**** DATA EXCERPTS ****

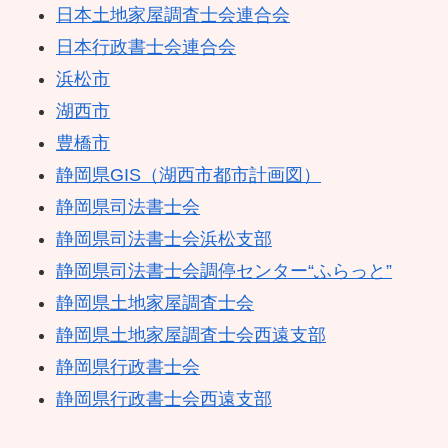
日本土地家屋調査士会連合会
日本行政書士会連合会
浜松市
湖西市
豊橋市
静岡県GIS（湖西市都市計画図）
静岡県司法書士会
静岡県司法書士会浜松支部
静岡県司法書士会調停センター“ふらっと”
静岡県土地家屋調査士会
静岡県土地家屋調査士会西遠支部
静岡県行政書士会
静岡県行政書士会西遠支部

****

Going from the line that has "静岡県GIS（湖西市都市計画図）" through the last line of the entries, retype each line exactly as given and add nothing.

静岡県GIS（湖西市都市計画図）
静岡県司法書士会
静岡県司法書士会浜松支部
静岡県司法書士会調停センター“ふらっと”
静岡県土地家屋調査士会
静岡県土地家屋調査士会西遠支部
静岡県行政書士会
静岡県行政書士会西遠支部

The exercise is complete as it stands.